Copy out all of the lines below exactly; the pictures do not belong in the copy.

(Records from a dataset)
▬▬▬
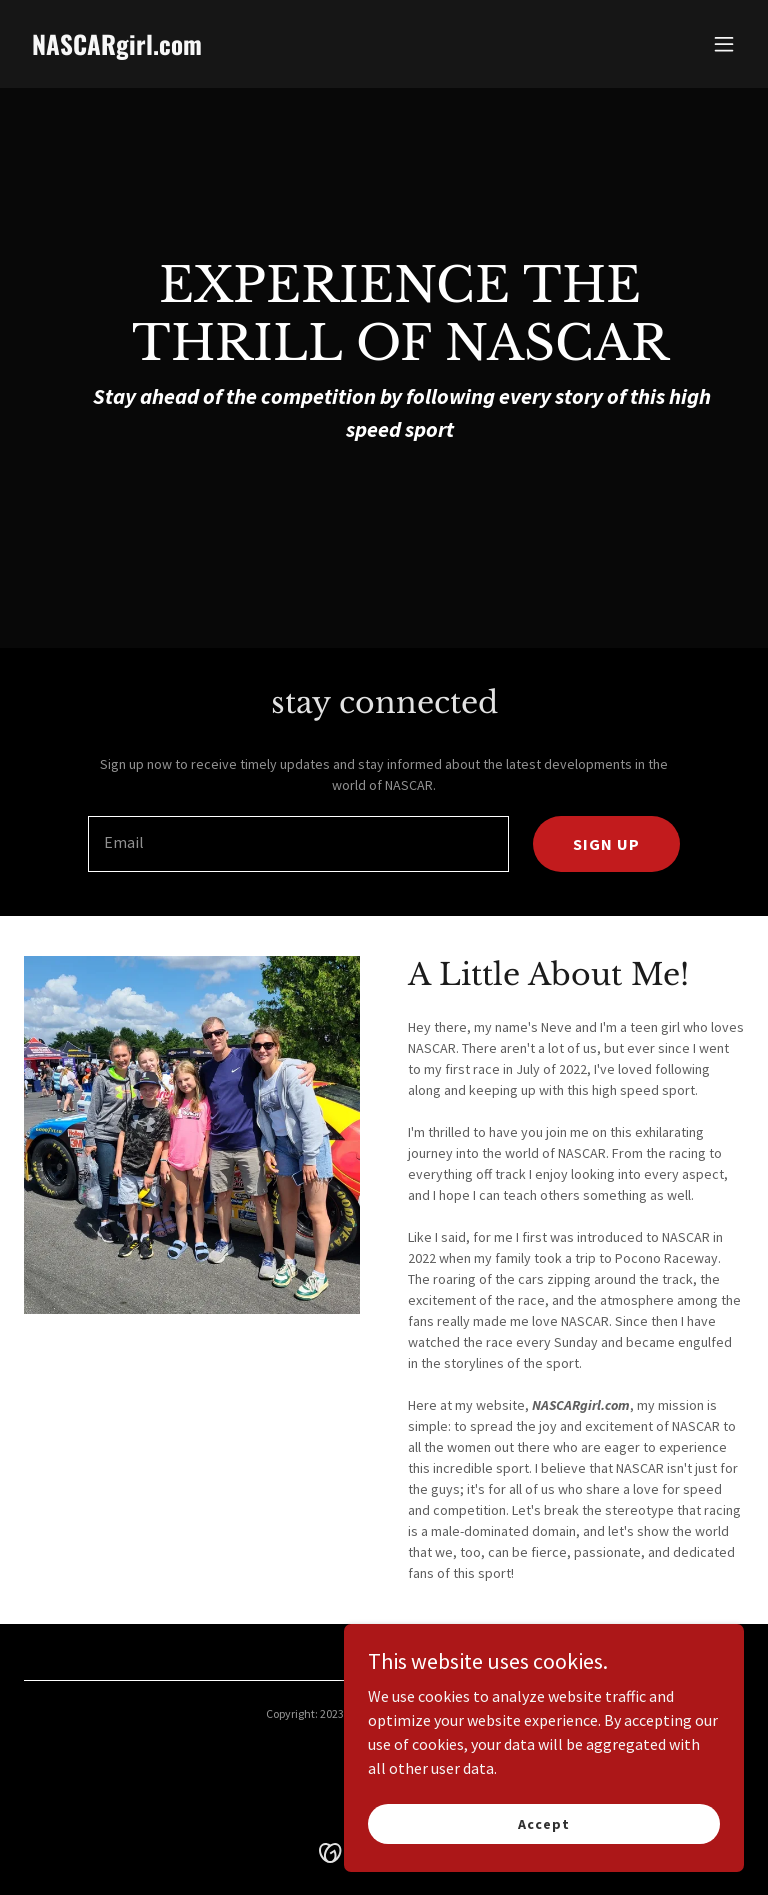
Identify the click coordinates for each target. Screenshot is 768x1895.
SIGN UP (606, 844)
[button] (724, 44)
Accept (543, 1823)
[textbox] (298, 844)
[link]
▬▬▬
— RESULT OF THE EXERCISE —
Identify the click coordinates for each target. Screenshot is 768x1895.
SIGN UP (606, 844)
[button] (724, 44)
Accept (543, 1823)
[textbox] (298, 844)
[link]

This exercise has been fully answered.